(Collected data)
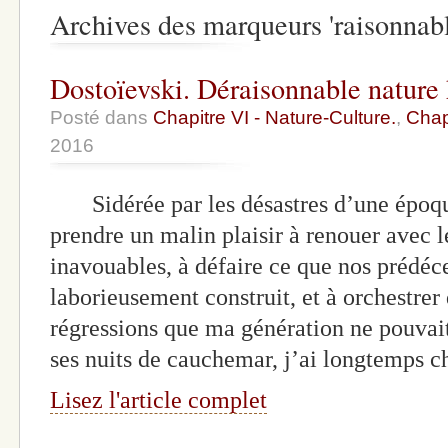
Archives des marqueurs 'raisonnabl
Dostoïevski. Déraisonnable nature
Posté dans
Chapitre VI - Nature-Culture.
,
Chapi
2016
Sidérée par les désastres d’une époq
prendre un malin plaisir à renouer avec 
inavouables, à défaire ce que nos prédéce
laborieusement construit, et à orchestrer 
régressions que ma génération ne pouvai
ses nuits de cauchemar, j’ai longtemps 
Lisez l'article complet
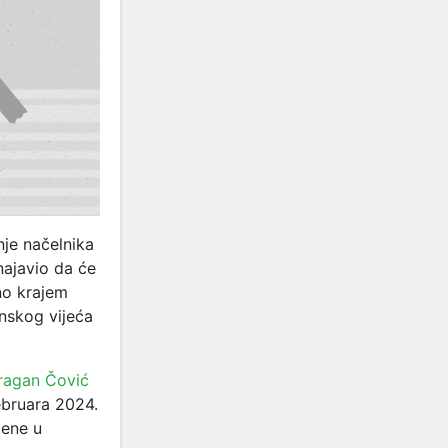
nje načelnika
najavio da će
no krajem
nskog vijeća
ragan Čović
februara 2024.
tene u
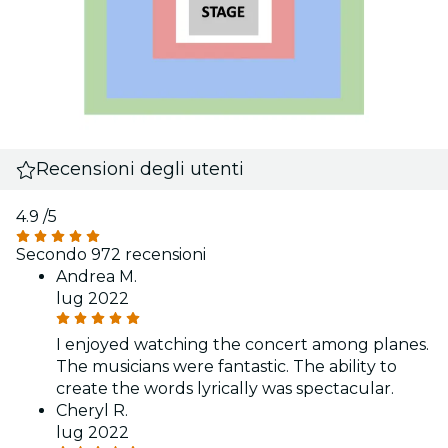
Recensioni degli utenti
4.9
/5
Secondo 972 recensioni
Andrea M.
lug 2022
I enjoyed watching the concert among planes.
The musicians were fantastic. The ability to
create the words lyrically was spectacular.
Cheryl R.
lug 2022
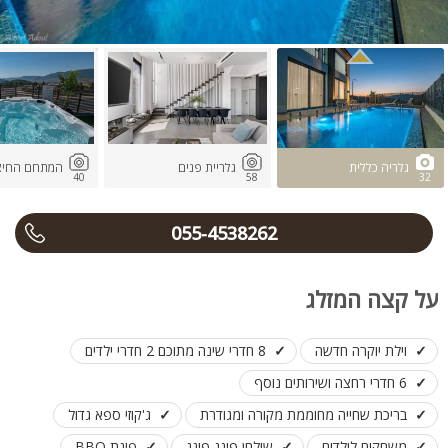
גלריה כללית
גלריית פנים
המתחם החיצו
40
58
32
055-4538262
על קצה המזלג
וילת יוקרה חדשה
8 חדרי שינה מתוכם 2 חדרי ילדים
6 חדרי רחצה ושירותים נוסף
בריכת שחייה מחוממת מקורה ומגודרת
ג'קוזי ספא גדול
משחקים לילדים
שולחן פינג פונג
פינת BBQ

* Task instructions *
Each record above should come back exactly the same, only without its pictures.

* Exercise response *
Archives des marqueurs 'raisonnabl
Dostoïevski. Déraisonnable nature
Posté dans
Chapitre VI - Nature-Culture.
,
Chapi
2016
Sidérée par les désastres d’une époq
prendre un malin plaisir à renouer avec 
inavouables, à défaire ce que nos prédéce
laborieusement construit, et à orchestrer 
régressions que ma génération ne pouvai
ses nuits de cauchemar, j’ai longtemps 
Lisez l'article complet
nje načelnika
najavio da će
no krajem
nskog vijeća
ragan Čović
februara 2024.
tene u
Recensioni degli utenti
4.9
/5
Secondo 972 recensioni
Andrea M.
lug 2022
I enjoyed watching the concert among planes.
The musicians were fantastic. The ability to
create the words lyrically was spectacular.
Cheryl R.
lug 2022
גלריה כללית
גלריית פנים
המתחם החיצו
40
58
32
055-4538262
על קצה המזלג
וילת יוקרה חדשה
8 חדרי שינה מתוכם 2 חדרי ילדים
6 חדרי רחצה ושירותים נוסף
בריכת שחייה מחוממת מקורה ומגודרת
ג'קוזי ספא גדול
משחקים לילדים
שולחן פינג פונג
פינת BBQ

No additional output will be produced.